Dataset items

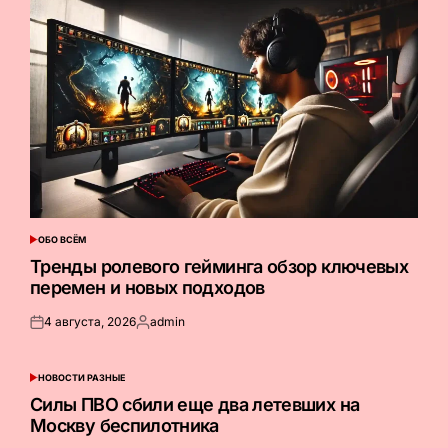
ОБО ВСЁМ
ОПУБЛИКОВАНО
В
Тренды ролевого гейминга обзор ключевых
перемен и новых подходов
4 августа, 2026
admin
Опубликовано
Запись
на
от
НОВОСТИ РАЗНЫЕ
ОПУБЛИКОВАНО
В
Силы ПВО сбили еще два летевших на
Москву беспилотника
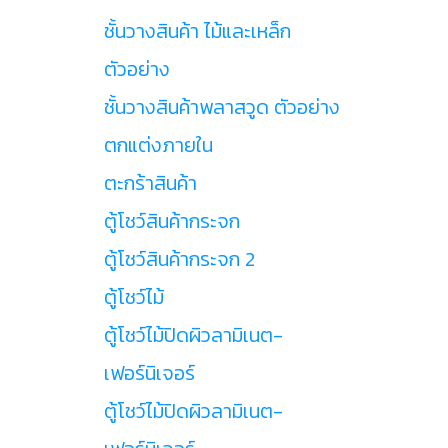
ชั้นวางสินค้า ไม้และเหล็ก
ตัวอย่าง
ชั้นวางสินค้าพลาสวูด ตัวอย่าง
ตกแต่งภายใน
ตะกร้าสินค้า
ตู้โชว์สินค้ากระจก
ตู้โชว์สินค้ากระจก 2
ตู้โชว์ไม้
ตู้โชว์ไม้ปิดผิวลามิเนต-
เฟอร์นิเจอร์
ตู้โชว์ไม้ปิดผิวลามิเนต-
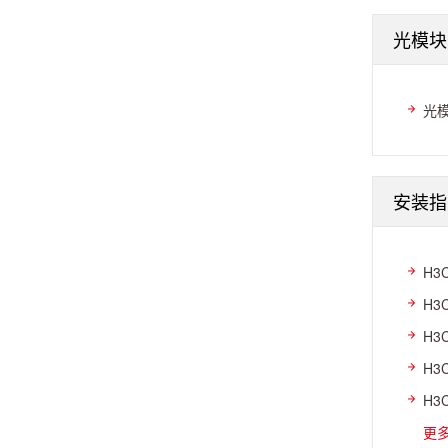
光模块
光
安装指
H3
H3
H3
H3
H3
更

* * *

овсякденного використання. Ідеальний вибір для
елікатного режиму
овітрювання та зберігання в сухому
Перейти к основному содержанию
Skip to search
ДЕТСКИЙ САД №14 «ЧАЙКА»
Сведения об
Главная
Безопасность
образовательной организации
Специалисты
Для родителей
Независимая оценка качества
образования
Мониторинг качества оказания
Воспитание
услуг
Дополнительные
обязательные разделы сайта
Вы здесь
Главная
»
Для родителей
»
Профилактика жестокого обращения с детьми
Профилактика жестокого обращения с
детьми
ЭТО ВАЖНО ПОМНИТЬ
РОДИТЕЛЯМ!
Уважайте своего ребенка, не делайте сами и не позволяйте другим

## [Task statement]
Wherever a line holds the word "Профилактика", copy that line out of the entries above.

## [Solution below]
Профилактика жестокого обращения с детьми
Профилактика жестокого обращения с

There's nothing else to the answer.